Some of you F1000 types might be inclined to throw up your arms and say “Well what we do is Brand Building!” Even so, the points Jake makes are still something you shouldn’t ignore. If at this point you haven’t watched the video, maybe you should, at least until you walk away with an understanding of the liability of boring posts.

You might also think that a larger company’s engagement metric is more related to click through on post links. While that’s true and fanpage fans are different than friends, fanpage fans still interact. If you’re not measuring and cultivating more interaction and more engagement with your posts, then you’re only really leveraging social for SEO, inbound links, and essentially just the real-estate. “Social” isn’t just about talking – it’s as much about listening – taking time to look back and doing real analysis. Look back at those hundreds of posts, look at the audience, and continue to improve the quality that gets comments, shares, retweets, mentions, and ultimately more likes and followers.
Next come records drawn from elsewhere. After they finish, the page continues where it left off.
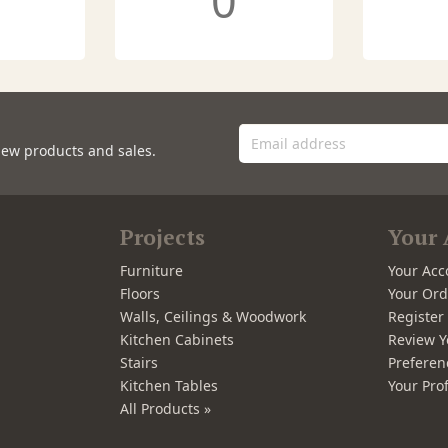
0
new products and sales.
Projects
Your 
Furniture
Your Acc
Floors
Your Ord
Walls, Ceilings & Woodwork
Registe
Kitchen Cabinets
Review Y
Stairs
Preferen
Kitchen Tables
Your Prof
All Products »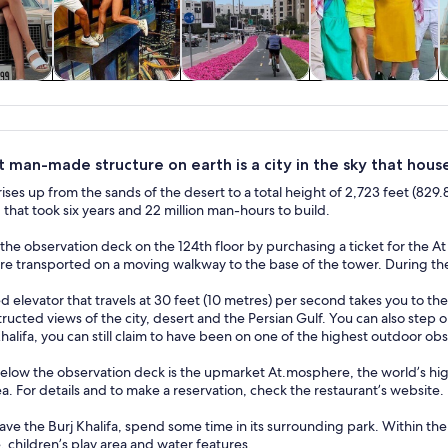
y trips
History & culture
Adventure &
Private & custom
W
outdoor
tours
t man-made structure on earth is a city in the sky that hous
 rises up from the sands of the desert to a total height of 2,723 feet (829.8
that took six years and 22 million man-hours to build.
 the observation deck on the 124th floor by purchasing a ticket for the A
e transported on a moving walkway to the base of the tower. During the r
 elevator that travels at 30 feet (10 metres) per second takes you to th
ructed views of the city, desert and the Persian Gulf. You can also step 
Khalifa, you can still claim to have been on one of the highest outdoor ob
elow the observation deck is the upmarket At.mosphere, the world’s highe
a. For details and to make a reservation, check the restaurant’s website.
ve the Burj Khalifa, spend some time in its surrounding park. Within t
, children’s play area and water features.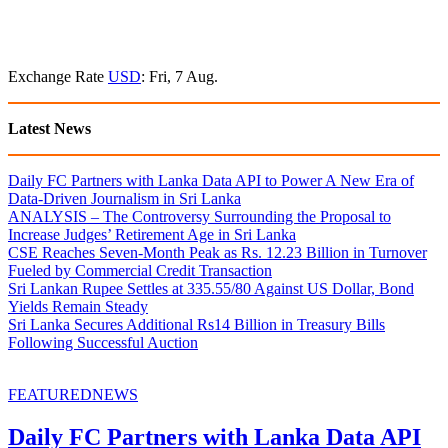
Exchange Rate
USD
: Fri, 7 Aug.
Latest News
Daily FC Partners with Lanka Data API to Power A New Era of
Data-Driven Journalism in Sri Lanka
ANALYSIS – The Controversy Surrounding the Proposal to
Increase Judges’ Retirement Age in Sri Lanka
CSE Reaches Seven-Month Peak as Rs. 12.23 Billion in Turnover
Fueled by Commercial Credit Transaction
Sri Lankan Rupee Settles at 335.55/80 Against US Dollar, Bond
Yields Remain Steady
Sri Lanka Secures Additional Rs14 Billion in Treasury Bills
Following Successful Auction
FEATURED
NEWS
Daily FC Partners with Lanka Data API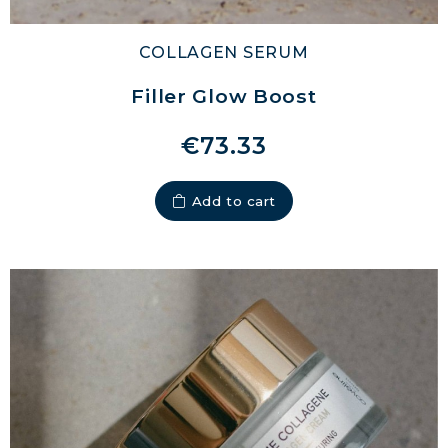
COLLAGEN SERUM
Filler Glow Boost
€73.33
Add to cart
MARINE COLLAGEN: SKIN, JOINTS &
VITALITY
COVÉLINE, EXPERT SERUM
COLLAGEN BEAUTY: SUBLIME SKIN,
HAIR & NAILS
COLLAGEN SPORT: STRENGTH,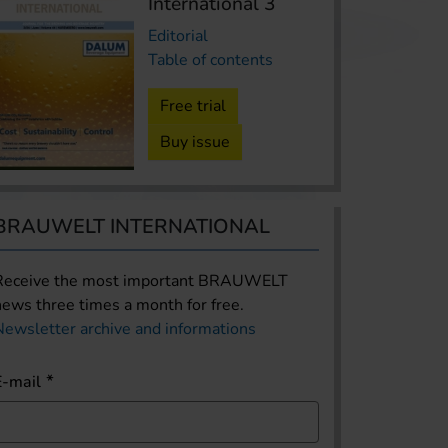
International 3
Editorial
Table of contents
Free trial
Buy issue
BRAUWELT INTERNATIONAL
Receive the most important BRAUWELT
news three times a month for free.
Newsletter archive and informations
E-mail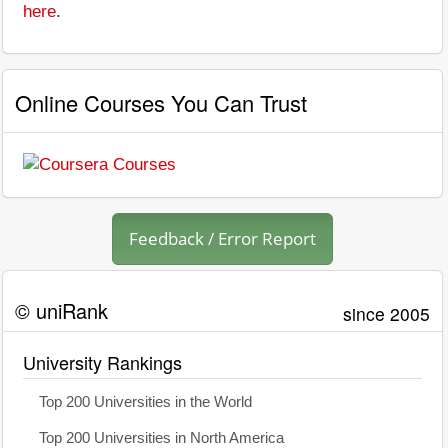
here
.
Online Courses You Can Trust
Feedback / Error Report
© uniRank
since 2005
University Rankings
Top 200 Universities in the World
Top 200 Universities in North America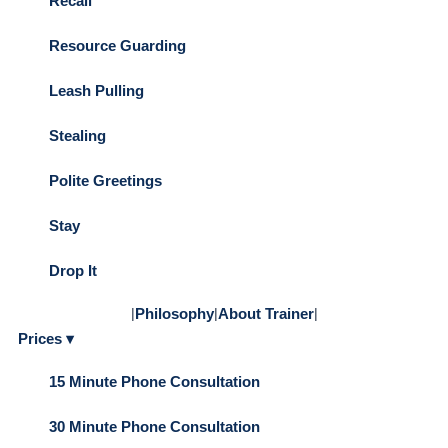
Recall
Resource Guarding
Leash Pulling
Stealing
Polite Greetings
Stay
Drop It
|
Philosophy
|
About Trainer
|
Prices ▾
15 Minute Phone Consultation
30 Minute Phone Consultation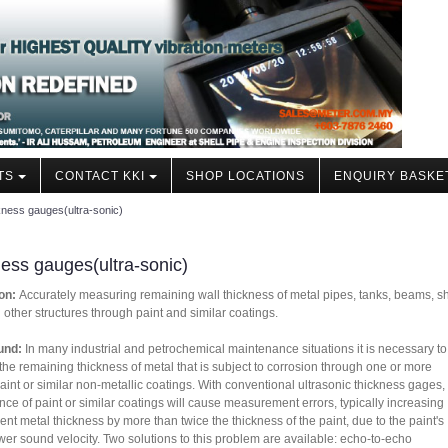
TS
CONTACT KKI
SHOP LOCATIONS
ENQUIRY BASKE
ness gauges(ultra-sonic)
ess gauges(ultra-sonic)
on:
Accurately measuring remaining wall thickness of metal pipes, tanks, beams, s
d other structures through paint and similar coatings.
und:
In many industrial and petrochemical maintenance situations it is necessary to
he remaining thickness of metal that is subject to corrosion through one or more
paint or similar non-metallic coatings. With conventional ultrasonic thickness gages,
nce of paint or similar coatings will cause measurement errors, typically increasing
ent metal thickness by more than twice the thickness of the paint, due to the paint's
er sound velocity. Two solutions to this problem are available: echo-to-echo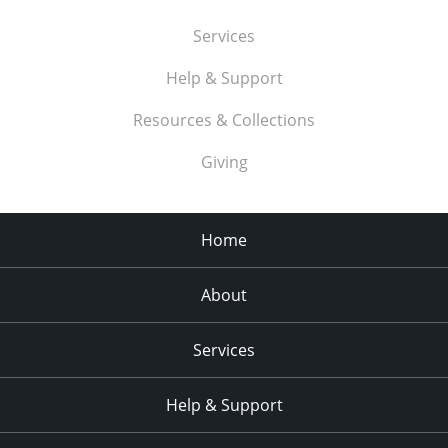
Services
Help & Support
Resources & Collections
Giving
Home
About
Services
Help & Support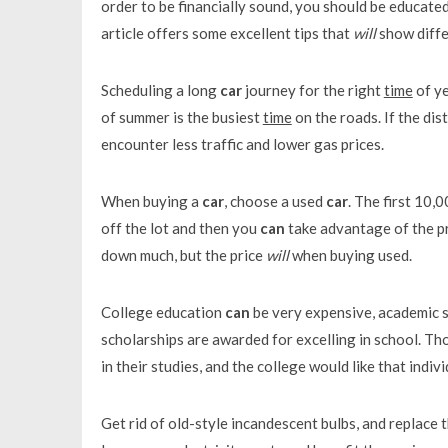
order to be financially sound, you should be educat
article offers some excellent tips that
will
show diffe
Scheduling a long
car
journey for the right
time
of y
of summer is the busiest
time
on the roads. If the dis
encounter less traffic and lower gas prices.
When buying a
car
, choose a used
car
. The first 10,
off the lot and then you
can
take advantage of the p
down much, but the price
will
when buying used.
College education
can
be very expensive, academic 
scholarships are awarded for excelling in school. T
in their studies, and the college would like that indiv
Get rid of old-style incandescent bulbs, and replace 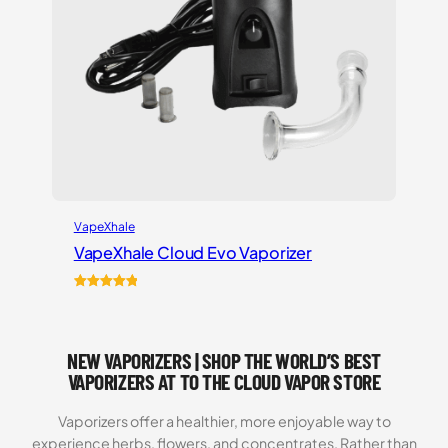
VapeXhale
VapeXhale Cloud Evo Vaporizer
Rated
6
5.00
out of 5
based on
NEW VAPORIZERS | SHOP THE WORLD’S BEST
customer
ratings
VAPORIZERS AT TO THE CLOUD VAPOR STORE
Vaporizers offer a healthier, more enjoyable way to
experience herbs, flowers, and concentrates. Rather than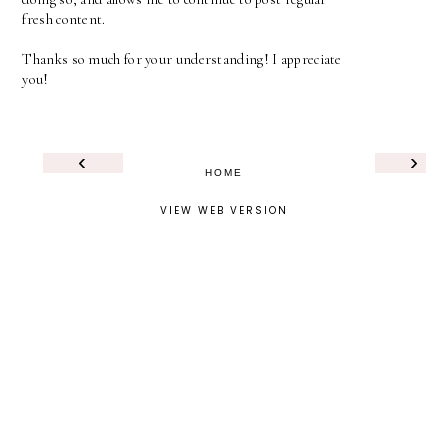
fresh content.
Thanks so much for your understanding! I appreciate
you!
‹
›
HOME
VIEW WEB VERSION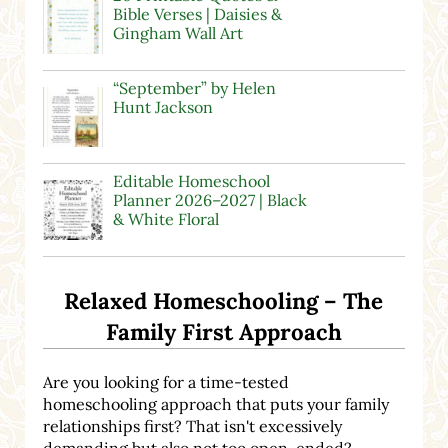
Bible Verses | Daisies &
Gingham Wall Art
“September” by Helen
Hunt Jackson
Editable Homeschool
Planner 2026–2027 | Black
& White Floral
Relaxed Homeschooling – The
Family First Approach
Are you looking for a time-tested
homeschooling approach that puts your family
relationships first? That isn't excessively
demanding but also not too open-ended?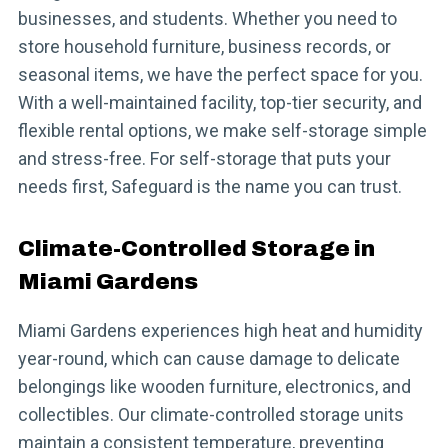
businesses, and students. Whether you need to
store household furniture, business records, or
seasonal items, we have the perfect space for you.
With a well-maintained facility, top-tier security, and
flexible rental options, we make self-storage simple
and stress-free. For self-storage that puts your
needs first, Safeguard is the name you can trust.
Climate-Controlled Storage in
Miami Gardens
Miami Gardens experiences high heat and humidity
year-round, which can cause damage to delicate
belongings like wooden furniture, electronics, and
collectibles. Our climate-controlled storage units
maintain a consistent temperature, preventing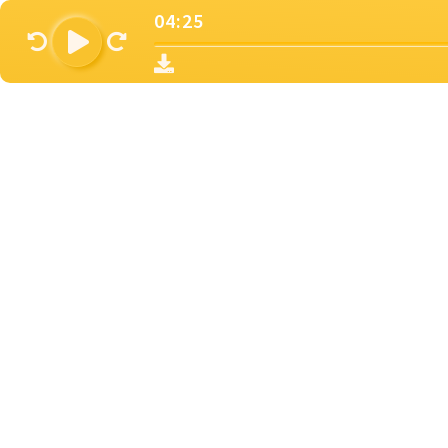
04:25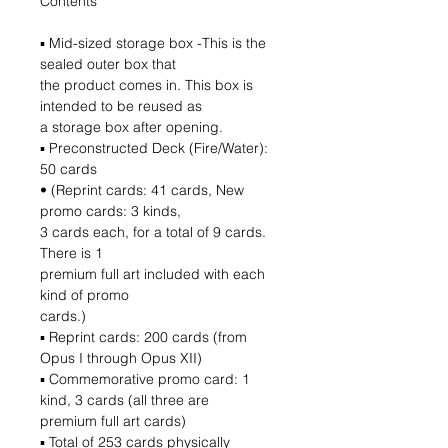
Contents
▪ Mid-sized storage box -This is the
sealed outer box that
the product comes in. This box is
intended to be reused as
a storage box after opening.
▪ Preconstructed Deck (Fire/Water):
50 cards
• (Reprint cards: 41 cards, New
promo cards: 3 kinds,
3 cards each, for a total of 9 cards.
There is 1
premium full art included with each
kind of promo
cards.)
▪ Reprint cards: 200 cards (from
Opus I through Opus XII)
▪ Commemorative promo card: 1
kind, 3 cards (all three are
premium full art cards)
▪ Total of 253 cards physically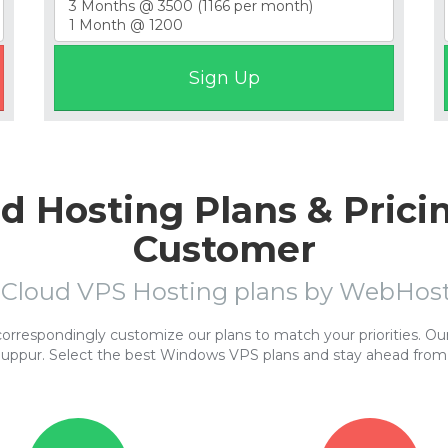
 Hosting Plans & Prici
Customer
 Cloud VPS Hosting plans by WebHo
respondingly customize our plans to match your priorities. Our 
nuppur. Select the best Windows VPS plans and stay ahead from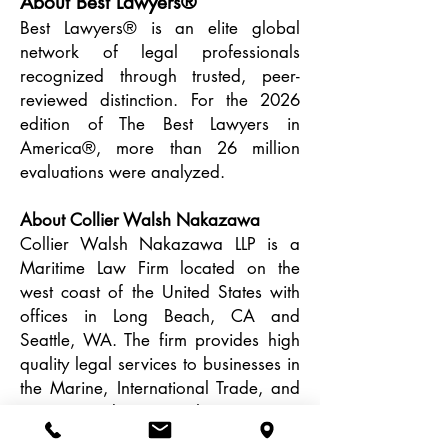
About Best Lawyers®
Best Lawyers® is an elite global
network of legal professionals
recognized through trusted, peer-
reviewed distinction. For the 2026
edition of The Best Lawyers in
America®, more than 26 million
evaluations were analyzed.
About Collier Walsh Nakazawa
Collier Walsh Nakazawa LLP is a
Maritime Law Firm located on the
west coast of the United States with
offices in Long Beach, CA and
Seattle, WA. The firm provides high
quality legal services to businesses in
the Marine, International Trade, and
Energy Industries. The Firm is
committed to doing what is best for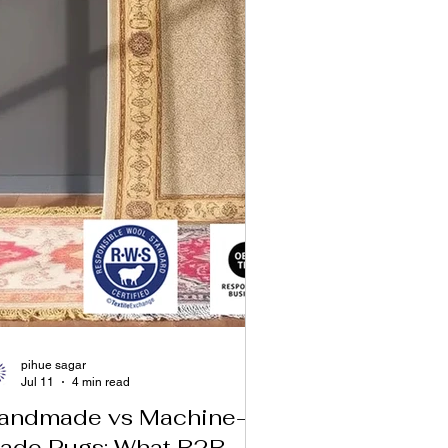
pihue sagar
Jul 11
4 min read
andmade vs Machine-
ade Rugs: What B2B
Is diluting your engagement level with calls-to-action and corporate messaging your definition of “social?” Should you cultivate engagement at all or instead see Social Media as an opportunity for increased visibility, expecting little in terms of engagement or conversion? Even in a Social Media effort that’s thought of as mostly brand building, if those questions aren’t answered as part of the overall strategy lots of opportunity to cultivate real engagement might be lost – your boring posts nobody cares about could be killing you.

Now honestly, doesn’t this compel you to re-examine your posts qualitatively?